In 1929, A search was begun for Carl Ben Eielson, pioneer Alaska pilot, who was missing for two weeks on a trip to Cape North, Siberia, to salvage furs from an ice-bound ship. His body was later found on Feb. 18, 1930, concluding a 100-day search. It was suspected a white-out and a faulty altimeter caused the crash.
In 1930, Mining operations were suspended at the big copper mine at Latouche.
In 1953, The Alaska Native Service Hospital in Anchorage was opened for public inspection.
In 1979, "Alaska's Grand Old Adventurer," 74-year old Norman Vaughn, reached the South Pole for the second time as part of a group commemorating Admiral Byrd's 1929 expedition, of which Vaughn was a member.
In the nation
In 1864, a Colorado militia killed at least 150 peaceful Cheyenne Indians in the Sand Creek Massacre.
In 1929, Navy Lt. Cmdr. Richard E. Byrd radioed that he'd made the first airplane flight over the South Pole.
In 1952, President-elect Eisenhower kept his campaign promise to visit Korea to assess the ongoing conflict.
In 1961, "Enos" the chimp was launched from Cape Canaveral aboard the Mercury-Atlas 5 spacecraft, which orbited earth twice before returning.
In 1963, President Lyndon Johnson named a commission headed by Earl Warren to investigate the assassination of President Kennedy.

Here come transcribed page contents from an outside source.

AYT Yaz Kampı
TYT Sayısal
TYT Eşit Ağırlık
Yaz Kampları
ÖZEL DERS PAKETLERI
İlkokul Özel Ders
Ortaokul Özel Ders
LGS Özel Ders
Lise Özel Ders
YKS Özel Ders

In 1967, Secretary of Defense Robert S. McNamara announced he was leaving the Johnson administration to become president of the World Bank.

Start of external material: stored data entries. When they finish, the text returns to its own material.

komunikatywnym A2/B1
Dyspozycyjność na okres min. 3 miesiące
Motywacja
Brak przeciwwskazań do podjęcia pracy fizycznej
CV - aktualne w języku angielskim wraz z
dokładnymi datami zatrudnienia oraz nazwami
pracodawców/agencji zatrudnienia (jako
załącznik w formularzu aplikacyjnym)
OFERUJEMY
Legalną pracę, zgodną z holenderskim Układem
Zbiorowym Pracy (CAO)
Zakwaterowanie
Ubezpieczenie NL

In 1981, actress Natalie Wood drowned in a boating accident off Santa Catalina Island, Calif., at age 43.
In 1986, actor Cary Grant died in Davenport, Iowa, at age 82.
In 2001, George Harrison, the "quiet Beatle," died in Los Angeles following a battle with cancer; he was 58. "A Separate Peace" author John Knowles died in Florida at age 75.
In the world
In 1924, Italian composer Giacomo Puccini died in Brussels before he could complete his opera "Turandot." (It was finished by Franco Alfano.)

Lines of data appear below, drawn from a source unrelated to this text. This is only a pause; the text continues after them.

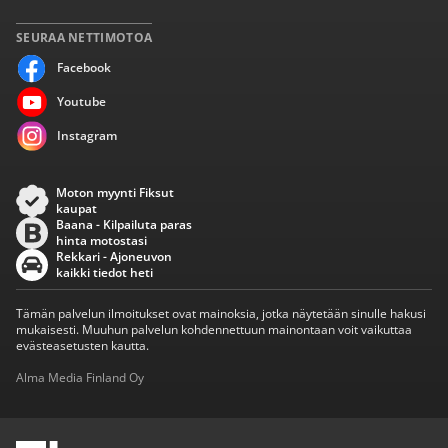
SEURAA NETTIMOTOA
Facebook
Youtube
Instagram
Moton myynti Fiksut
kaupat
Baana - Kilpailuta paras
hinta motostasi
Rekkari - Ajoneuvon
kaikki tiedot heti
Tämän palvelun ilmoitukset ovat mainoksia, jotka näytetään sinulle hakusi
mukaisesti. Muuhun palvelun kohdennettuun mainontaan voit vaikuttaa
evästeasetusten kautta.
Alma Media Finland Oy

In 1947, the U.N. General Assembly passed a resolution calling for the partitioning of Palestine between Arabs and Jews.
In 1987, a Korean Air jetliner disappeared off Burma, with the loss of all 115 people aboard; South Korean authorities claimed North Korean agents had planted a bomb aboard the aircraft.
In 1992, A refugee center in western Germany was firebombed as violence against foreigners continued, despite a police crackdown on neo-Nazis.
In 2001, The U.N. Security Council unanimously approved a resolution extending the U.N. humanitarian program in Iraq and setting the stage for an overhaul of U.N. sanctions against Baghdad the following year.